▸ **How to complete this task**
Copy every record exactly, leaving the pictures out.

▸ **Working data**
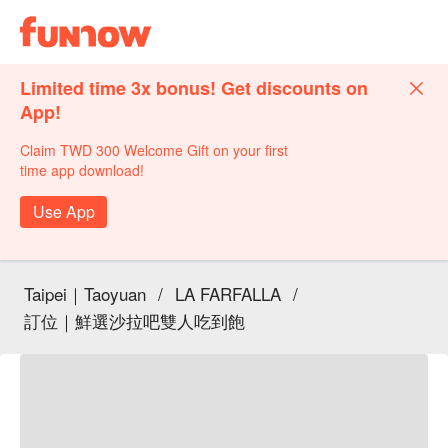
Limited time 3x bonus! Get discounts on
App!
Claim TWD 300 Welcome Gift on your first
time app download!
Use App
Taipei｜Taoyuan
/
LA FARFALLA
/
訂位｜鮮選沙拉吧雙人吃到飽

▸ **Exercise solution**
Limited time 3x bonus! Get discounts on
App!
Claim TWD 300 Welcome Gift on your first
time app download!
Use App
Taipei｜Taoyuan
/
LA FARFALLA
/
訂位｜鮮選沙拉吧雙人吃到飽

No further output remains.